▽
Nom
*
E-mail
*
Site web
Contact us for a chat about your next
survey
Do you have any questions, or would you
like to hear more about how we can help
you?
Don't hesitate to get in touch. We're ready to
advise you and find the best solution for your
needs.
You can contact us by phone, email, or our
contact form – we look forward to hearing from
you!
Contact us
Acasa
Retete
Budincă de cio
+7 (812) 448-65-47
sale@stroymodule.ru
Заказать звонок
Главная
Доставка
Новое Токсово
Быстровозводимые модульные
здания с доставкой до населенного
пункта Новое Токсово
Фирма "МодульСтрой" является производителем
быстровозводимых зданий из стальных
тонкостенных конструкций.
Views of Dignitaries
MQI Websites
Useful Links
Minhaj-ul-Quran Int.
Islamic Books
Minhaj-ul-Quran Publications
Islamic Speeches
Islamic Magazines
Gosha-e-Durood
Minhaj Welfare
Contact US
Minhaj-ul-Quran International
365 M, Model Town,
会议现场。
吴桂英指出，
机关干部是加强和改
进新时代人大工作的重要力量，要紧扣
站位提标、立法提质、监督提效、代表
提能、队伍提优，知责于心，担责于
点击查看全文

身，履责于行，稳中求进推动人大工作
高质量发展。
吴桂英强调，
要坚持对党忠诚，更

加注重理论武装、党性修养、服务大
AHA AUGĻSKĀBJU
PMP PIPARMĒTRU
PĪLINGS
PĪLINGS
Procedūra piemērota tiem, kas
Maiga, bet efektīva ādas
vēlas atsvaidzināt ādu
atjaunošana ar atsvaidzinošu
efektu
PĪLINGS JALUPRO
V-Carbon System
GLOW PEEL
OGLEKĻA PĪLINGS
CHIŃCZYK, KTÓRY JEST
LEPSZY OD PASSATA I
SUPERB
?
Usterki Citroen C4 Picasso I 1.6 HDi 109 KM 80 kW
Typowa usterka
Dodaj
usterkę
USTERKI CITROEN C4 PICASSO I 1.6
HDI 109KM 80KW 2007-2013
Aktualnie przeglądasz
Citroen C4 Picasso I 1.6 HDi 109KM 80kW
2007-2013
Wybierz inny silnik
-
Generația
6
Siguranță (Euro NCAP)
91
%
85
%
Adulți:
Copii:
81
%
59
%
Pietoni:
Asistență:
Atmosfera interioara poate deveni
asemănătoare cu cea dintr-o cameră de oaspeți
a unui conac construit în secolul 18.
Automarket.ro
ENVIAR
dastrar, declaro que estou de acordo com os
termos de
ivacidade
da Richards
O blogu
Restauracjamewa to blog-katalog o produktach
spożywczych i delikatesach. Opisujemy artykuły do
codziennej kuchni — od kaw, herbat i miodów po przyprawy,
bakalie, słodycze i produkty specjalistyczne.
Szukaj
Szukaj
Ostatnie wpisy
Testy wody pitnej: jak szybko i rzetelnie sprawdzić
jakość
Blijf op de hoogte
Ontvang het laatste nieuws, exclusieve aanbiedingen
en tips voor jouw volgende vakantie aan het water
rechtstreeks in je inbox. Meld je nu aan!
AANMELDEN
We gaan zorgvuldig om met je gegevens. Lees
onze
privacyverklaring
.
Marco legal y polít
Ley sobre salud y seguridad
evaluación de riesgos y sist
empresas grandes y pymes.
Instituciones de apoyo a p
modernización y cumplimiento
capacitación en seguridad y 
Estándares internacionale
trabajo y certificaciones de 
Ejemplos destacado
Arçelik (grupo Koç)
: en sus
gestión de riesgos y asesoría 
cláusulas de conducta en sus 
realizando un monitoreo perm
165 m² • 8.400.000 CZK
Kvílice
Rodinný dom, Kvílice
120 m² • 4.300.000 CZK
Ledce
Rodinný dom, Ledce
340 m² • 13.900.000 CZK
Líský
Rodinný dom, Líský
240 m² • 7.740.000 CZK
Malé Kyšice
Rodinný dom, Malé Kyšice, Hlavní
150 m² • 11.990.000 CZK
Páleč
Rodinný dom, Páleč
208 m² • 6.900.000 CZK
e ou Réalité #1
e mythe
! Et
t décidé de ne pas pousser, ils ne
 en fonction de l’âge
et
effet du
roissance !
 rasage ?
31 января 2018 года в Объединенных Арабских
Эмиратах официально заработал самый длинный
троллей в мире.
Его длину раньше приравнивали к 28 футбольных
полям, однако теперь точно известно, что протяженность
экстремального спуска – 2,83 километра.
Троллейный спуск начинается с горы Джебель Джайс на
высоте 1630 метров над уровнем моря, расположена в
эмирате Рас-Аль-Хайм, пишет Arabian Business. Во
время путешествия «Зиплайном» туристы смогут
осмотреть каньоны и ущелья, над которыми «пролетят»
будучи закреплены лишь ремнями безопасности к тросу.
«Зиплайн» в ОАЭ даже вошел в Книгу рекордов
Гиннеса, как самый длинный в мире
△
### Instructions to follow:
The lines beginning with the one that holds "будучи закреплены лишь" and ending with the last line of the data above are to be reproduced exactly, and nothing else.

### Response to the exercise:
будучи закреплены лишь ремнями безопасности к тросу.
«Зиплайн» в ОАЭ даже вошел в Книгу рекордов
Гиннеса, как самый длинный в мире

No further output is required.